◆ Exercise directions ◆
The first line of the entries is where the copy starts and the line with "И в большей" is where it ends; set down each line exactly, both ends included, and drop pictures.

Recorded data:
● ● ● ●

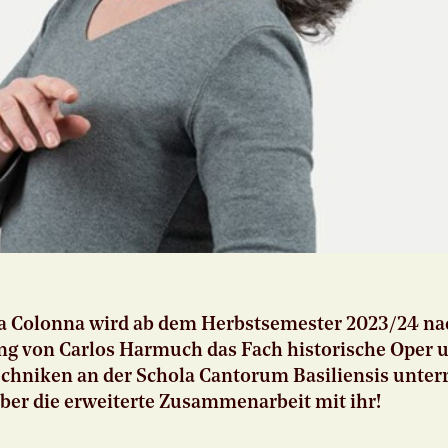
na Colonna wird ab dem Herbstsemester 2023/24 na
ng von Carlos Harmuch das Fach historische Oper 
chniken an der Schola Cantorum Basiliensis unterr
ber die erweiterte Zusammenarbeit mit ihr!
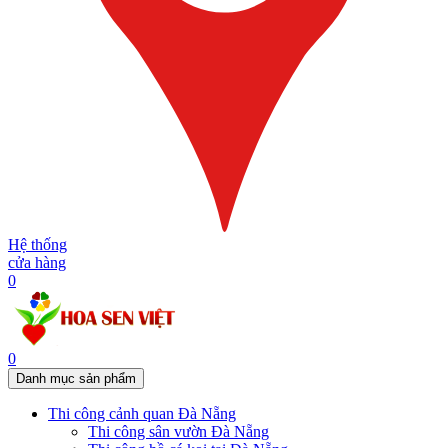
Hệ thống
cửa hàng
0
0
Danh mục sản phẩm
Thi công cảnh quan Đà Nẵng
Thi công sân vườn Đà Nẵng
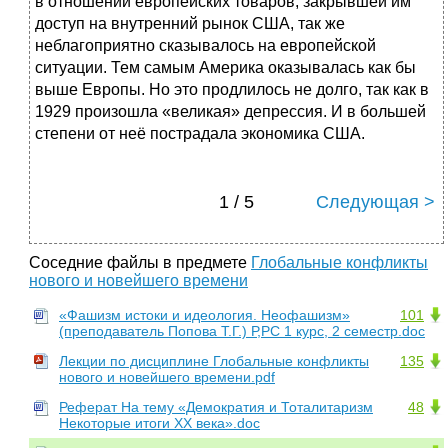
в отношении европейских товаров, закрывшей им
доступ на внутренний рынок США, так же
неблагоприятно сказывалось на европейской
ситуации. Тем самым Америка оказывалась как бы
выше Европы. Но это продлилось не долго, так как в
1929 произошла «великая» депрессия. И в большей
степени от неё пострадала экономика США.
1 / 5
Следующая >
Соседние файлы в предмете
Глобальные конфликты
нового и новейшего времени
«Фашизм истоки и идеология. Неофашизм»
101
(преподаватель Попова Т.Г.) Р,РС 1 курс, 2 семестр.doc
Лекции по дисциплине Глобальные конфликты
135
нового и новейшего времени.pdf
Реферат На тему «Демократия и Тоталитаризм
48
Некоторые итоги XX века».doc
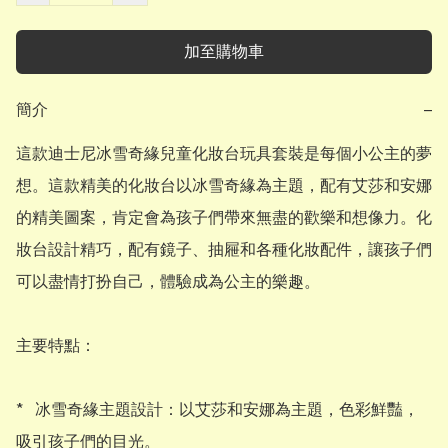
加至購物車
簡介
−
這款迪士尼冰雪奇緣兒童化妝台玩具套裝是每個小公主的夢
想。這款精美的化妝台以冰雪奇緣為主題，配有艾莎和安娜
的精美圖案，肯定會為孩子們帶來無盡的歡樂和想像力。化
妝台設計精巧，配有鏡子、抽屜和各種化妝配件，讓孩子們
可以盡情打扮自己，體驗成為公主的樂趣。

主要特點：

*   冰雪奇緣主題設計：以艾莎和安娜為主題，色彩鮮豔，
吸引孩子們的目光。
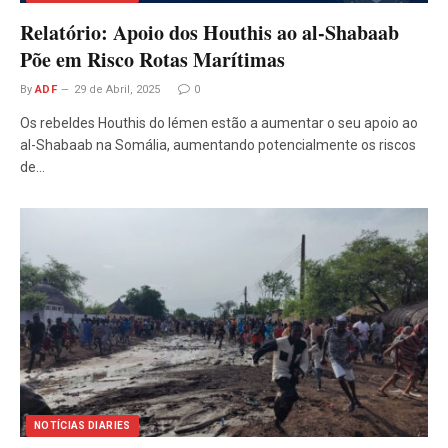
Relatório: Apoio dos Houthis ao al-Shabaab
Põe em Risco Rotas Marítimas
By
ADF
29 de Abril, 2025
0
Os rebeldes Houthis do Iémen estão a aumentar o seu apoio ao
al-Shabaab na Somália, aumentando potencialmente os riscos
de…
NOTÍCIAS DIARIES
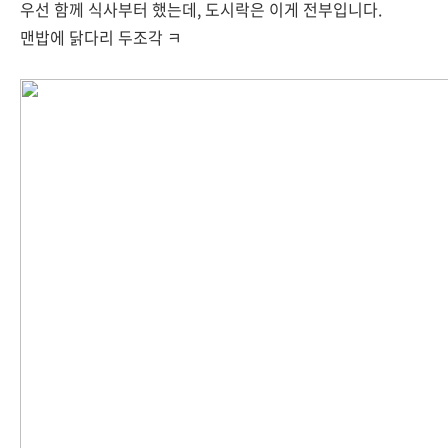
우선 함께 식사부터 했는데, 도시락은 이게 전부입니다.
맨밥에 닭다리 두조각 ㅋ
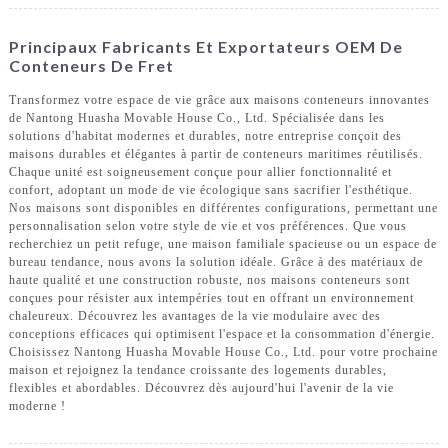
Principaux Fabricants Et Exportateurs OEM De
Conteneurs De Fret
Transformez votre espace de vie grâce aux maisons conteneurs innovantes
de Nantong Huasha Movable House Co., Ltd. Spécialisée dans les
solutions d'habitat modernes et durables, notre entreprise conçoit des
maisons durables et élégantes à partir de conteneurs maritimes réutilisés.
Chaque unité est soigneusement conçue pour allier fonctionnalité et
confort, adoptant un mode de vie écologique sans sacrifier l'esthétique.
Nos maisons sont disponibles en différentes configurations, permettant une
personnalisation selon votre style de vie et vos préférences. Que vous
recherchiez un petit refuge, une maison familiale spacieuse ou un espace de
bureau tendance, nous avons la solution idéale. Grâce à des matériaux de
haute qualité et une construction robuste, nos maisons conteneurs sont
conçues pour résister aux intempéries tout en offrant un environnement
chaleureux. Découvrez les avantages de la vie modulaire avec des
conceptions efficaces qui optimisent l'espace et la consommation d'énergie.
Choisissez Nantong Huasha Movable House Co., Ltd. pour votre prochaine
maison et rejoignez la tendance croissante des logements durables,
flexibles et abordables. Découvrez dès aujourd'hui l'avenir de la vie
moderne !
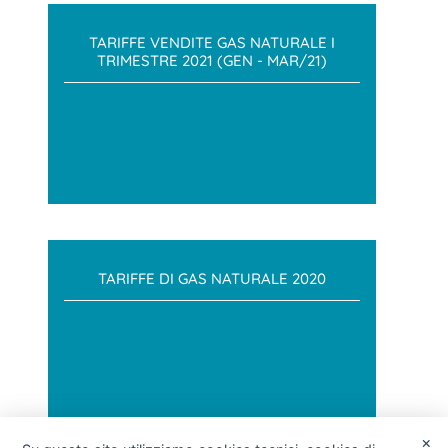
TARIFFE VENDITE GAS NATURALE I
TRIMESTRE 2021 (GEN - MAR/21)
TARIFFE DI GAS NATURALE 2020
×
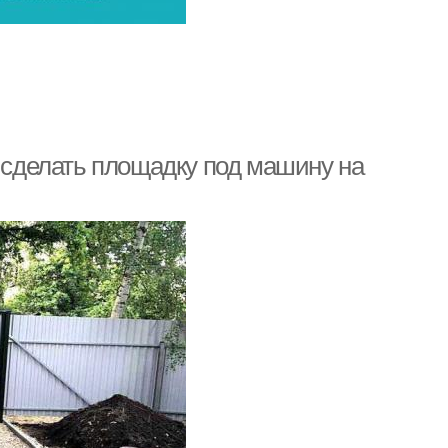
к сделать площадку под машину на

● ● ● ●

◆ Written reply ◆
na Colonna wird ab dem Herbstsemester 2023/24 na
ng von Carlos Harmuch das Fach historische Oper 
chniken an der Schola Cantorum Basiliensis unterr
ber die erweiterte Zusammenarbeit mit ihr!
Hệ thống
cửa hàng
0
0
Danh mục sản phẩm
Thi công cảnh quan Đà Nẵng
Thi công sân vườn Đà Nẵng
в отношении европейских товаров, закрывшей им
доступ на внутренний рынок США, так же
неблагоприятно сказывалось на европейской
ситуации. Тем самым Америка оказывалась как бы
выше Европы. Но это продлилось не долго, так как в
1929 произошла «великая» депрессия. И в большей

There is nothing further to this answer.